Max Scherzer heard his name and thrust his arms in the air, shouting and smiling big before turning to kiss his wife.

Corey Kluber, on the other hand, gulped once and blinked.

Two aces, two different styles - and now another Cy Young Award for each.

The animated Scherzer of the Washington Nationals coasted to his third Cy Young, winning Wednesday for the second straight year in the National League. He breezed past Los Angeles Dodgers ace Clayton Kershaw, drawing 27 of the 30 first-place votes in balloting by members of the Baseball Writers' Association of America.

Kluber's win was even more of a runaway. The Cleveland Indians ace took 28 first-place votes, easily outpacing Chris Sale of the Boston Red Sox for his second AL Cy Young.

Scherzer yelled "yes!" when his award was announced on MLB Network, a reaction in keeping with his expressive reputation. He showed that intensity often this year, whether he was cursing under his breath like a madman during his delivery or demanding - also with expletives - that manager Dusty Baker leave him in the game.

Just a little different than the pitcher they call "Klubot." Kluber was stoic as ever when announced as the AL winner. He swallowed hard but otherwise didn't react, only showing the hint of a smile moments later when answering questions.

Not that he wasn't thrilled.

"Winning a second one maybe, for me personally, kind of validates the first one," Kluber said.

Scherzer's win moves him into rare company. He's the 10th pitcher with at least three Cy Youngs, and among the other nine, only Kershaw and Roger Clemens aren't in the Hall of Fame.

"That's why I'm drinking a lot of champagne tonight," Scherzer said.

Scherzer earned the NL honor last year with Washington and the 2013 American League prize with Detroit.
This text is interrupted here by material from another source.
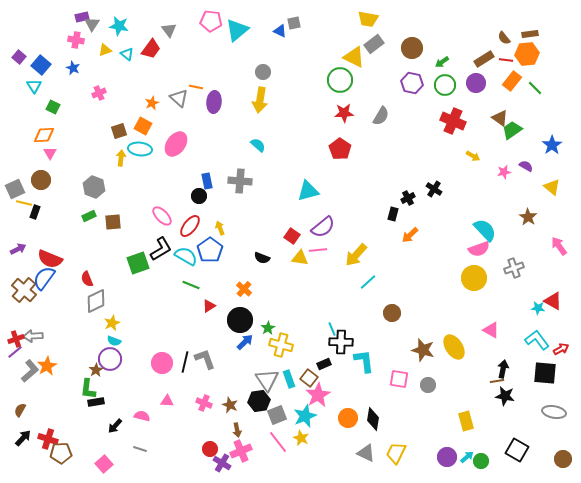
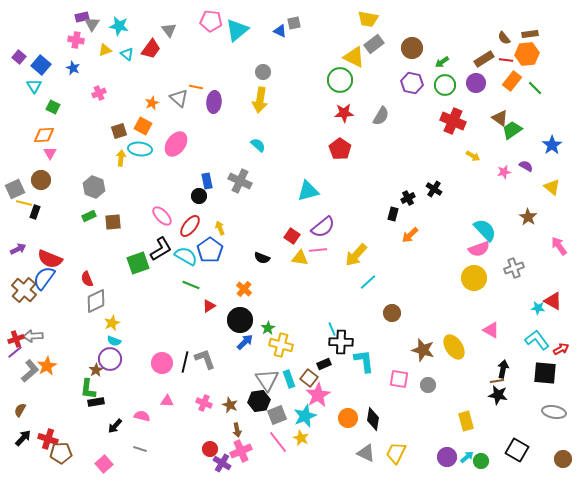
gray cross at (240, 181): rotated 20 degrees clockwise
black star at (505, 396): moved 7 px left, 1 px up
"This one is special," he said. "When you start talking about winning three times, I can't even comprehend it at this point."

Scherzer was 16-6 with a career-best 2.51 ERA this year. The 33-year-old righty struck out a league-leading 268 for the NL East champion Nationals, and in an era noted for declining pitcher durability, he eclipsed 200 innings for the fifth straight season. He had to overcome a variety of ailments to get there, and Washington's training staff was high on his thank-you list.

"Everybody had a role in keeping me out on the field," he said. "I'm very thankful for all their hard work."

Kershaw has won three NL Cy Youngs and was the last pitcher to win back-to-back. He was 18-4 with a league-best 2.31 ERA and 202 strikeouts. This is his second runner-up finish. Stephen Strasburg of the Nationals finished third.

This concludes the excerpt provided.